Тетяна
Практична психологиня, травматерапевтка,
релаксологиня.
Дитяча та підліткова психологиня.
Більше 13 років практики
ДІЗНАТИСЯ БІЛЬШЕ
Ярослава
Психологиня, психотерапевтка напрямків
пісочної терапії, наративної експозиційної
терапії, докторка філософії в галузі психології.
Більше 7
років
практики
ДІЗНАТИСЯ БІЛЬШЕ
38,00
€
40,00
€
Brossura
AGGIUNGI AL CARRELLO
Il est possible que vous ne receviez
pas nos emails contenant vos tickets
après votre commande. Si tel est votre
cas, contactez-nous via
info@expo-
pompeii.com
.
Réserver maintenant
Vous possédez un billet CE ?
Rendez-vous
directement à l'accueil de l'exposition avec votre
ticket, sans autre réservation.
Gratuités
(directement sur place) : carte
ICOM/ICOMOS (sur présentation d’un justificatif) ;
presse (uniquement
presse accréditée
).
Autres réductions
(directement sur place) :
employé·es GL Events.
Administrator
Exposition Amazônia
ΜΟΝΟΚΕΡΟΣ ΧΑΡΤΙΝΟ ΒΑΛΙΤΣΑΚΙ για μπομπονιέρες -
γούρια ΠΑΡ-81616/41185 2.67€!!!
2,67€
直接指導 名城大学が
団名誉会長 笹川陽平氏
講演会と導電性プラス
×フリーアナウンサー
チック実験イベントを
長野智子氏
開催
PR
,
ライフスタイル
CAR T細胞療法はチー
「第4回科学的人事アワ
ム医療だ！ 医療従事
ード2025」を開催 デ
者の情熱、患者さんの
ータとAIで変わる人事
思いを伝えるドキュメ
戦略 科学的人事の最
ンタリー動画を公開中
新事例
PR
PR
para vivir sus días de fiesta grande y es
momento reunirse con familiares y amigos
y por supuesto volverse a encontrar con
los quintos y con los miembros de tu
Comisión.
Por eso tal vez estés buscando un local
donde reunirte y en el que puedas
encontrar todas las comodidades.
---
**What you are asked to do**
Locate all lines in the listing above with the word "place". Copy them.

**Solution**
(directement sur place) : carte
(directement sur place) :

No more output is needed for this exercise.